ぼくは、スライム?〜偽物勇者と再生の子〜 作:ワンダ・プレイア
現状でなにが起こったか、ルベラがなにをしたのかは分からない。当の本人はサニタスの治療を受けながら、ブツブツと呪文のような言葉を繰り返している。
焦点があってなくて、手足に力が入らないまま口だけ動いているのを離れた場所から見ていた。
「畜生、こんな所で魔力の暴走かよ……しっかりしろ!ルベラ!帰ってこい!」
ルベラをこのままにしてはいけないと、僕達は本来休む筈だった洞窟に身を置いている。
臭いの少ない場所にルベラを寝かせて?見張りでリゴルが外に出ていて、サニタスとヴェクタが介抱に当たっていた。
身体を地面に寝かせているのに、目を見開いているのって寝ているという言葉であっているのかな?分からないや。
なにもできない僕が、僕だけが遠巻きに見ているだけだった。
「おいルベラ、自分がどこにいるか分かるか?」
「ホソリには、みんな大好き大きな魚の魔物。『クラマイ』というのがいます、お米のように身がほぐれるお魚さんです。香辛料と炒めて食べます」
「自分が、どういう状況か分かるか?」
「わたくしのママは人間なんです。歴史の勉強をする旅をした先で、サラマンダーのパパに一目惚れされて結婚しました。わたくしは五人兄弟の末っ子ちゃんです」
「……かなり発狂してやがるな。おい、お前はなんの魔法をぶっ放した?敵はどんなんだった?」
「オオトカゲ、コトカゲ、トカゲモドキ……あは、あはははは」
ちゃんと喋れている辺り、大丈夫なんだろうけど……ルベラはどうしちゃったんだろう?
なにかしてあげたいけど、変わり果てた彼女の姿に怖くて動けなかった。
「埒が明かねぇ……調べ損なった所見てくるわ。変化あったら教えてくれー」
ルベラの治療が一段落ついたのか、腰を上げて暗い洞窟内の奥へ行ってしまった。ヴェクタってひとりでなんでもできるんだな……いいなぁ、羨ましい。
「驚かれたでしょう……」
ルベラの手に包帯を巻いていたサニタスが、僕に話しかけてきた。だから慌てて意識を戻して大きく頷いた、なんでルベラがこうなったか僕には想像ができないから。
魔法となにか関係があるのかな?でも魔族の間だと、魔法を使っただけでこんなおかしくなることはなかった。だから人間特有のなにかかもしれない。
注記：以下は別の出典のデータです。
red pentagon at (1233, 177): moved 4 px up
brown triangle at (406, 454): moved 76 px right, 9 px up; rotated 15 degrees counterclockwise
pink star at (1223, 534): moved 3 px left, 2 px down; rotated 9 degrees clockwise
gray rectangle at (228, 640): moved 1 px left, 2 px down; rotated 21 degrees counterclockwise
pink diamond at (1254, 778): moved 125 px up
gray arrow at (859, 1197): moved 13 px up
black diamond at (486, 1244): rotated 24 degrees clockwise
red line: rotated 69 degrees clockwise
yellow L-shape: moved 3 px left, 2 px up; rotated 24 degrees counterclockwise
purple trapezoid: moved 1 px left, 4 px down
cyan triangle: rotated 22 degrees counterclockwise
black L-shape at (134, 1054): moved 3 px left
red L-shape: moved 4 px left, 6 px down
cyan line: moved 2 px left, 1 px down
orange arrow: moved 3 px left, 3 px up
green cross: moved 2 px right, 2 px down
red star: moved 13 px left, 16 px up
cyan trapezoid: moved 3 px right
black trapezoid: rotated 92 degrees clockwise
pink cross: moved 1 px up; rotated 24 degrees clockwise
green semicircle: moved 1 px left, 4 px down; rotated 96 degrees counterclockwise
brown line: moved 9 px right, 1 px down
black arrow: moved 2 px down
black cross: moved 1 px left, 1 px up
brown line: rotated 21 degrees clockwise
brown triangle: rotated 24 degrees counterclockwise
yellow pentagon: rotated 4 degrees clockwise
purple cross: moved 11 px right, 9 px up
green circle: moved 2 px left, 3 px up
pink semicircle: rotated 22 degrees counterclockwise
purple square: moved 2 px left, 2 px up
「ルベラだけじゃない。魔法使いと呼ばれる者達が、強い魔法を使った際に起こる反動の一種です……普通の人間に魔法使いがほとんど居ないのは、この反動に耐えきれず『発狂』と呼ばれる症状で精神が病んでしまうからと言われています」
「発狂?」
「幻覚、幻聴、虚言……今のルベラのように精神的異常を起こしたり。酷い倦怠感、吐き気、発熱に襲われる肉体的異常もあります。ようは魔力の沸騰が原因だと考えられる、人類に魔法が扱えない一番の要因なのですよ」
難しい言葉ばかり出てきたけど、簡単にまとめると「人間は、魔法を使いすぎると頭や身体がおかしくなる」ってことなんだろうな。オスピスが魔法の発達?がどうこう言ってた原因はこれか、だから攻撃にしか使えないんだ。
「それで、ルベラは治るの?」
「時間が経てば落ち着きます……精霊族は私達より魔物に生体が近く、体内の魔力も濃く発狂しにくい……それに、反動を緩和できる魔石さえあれば発狂は起こらないのですが」
そう言ってさっきルベラの指から取り除いた指輪を見つめていた。
すっかり黒く焦げて、魔石があったと思われる場所がボロボロに割れている。つまりルベラが強い魔法を使ったから、反動に耐えきれなかった魔石の指輪が駄目になって、ルベラも発狂してしまった……じゃあなんで使ったんだろう?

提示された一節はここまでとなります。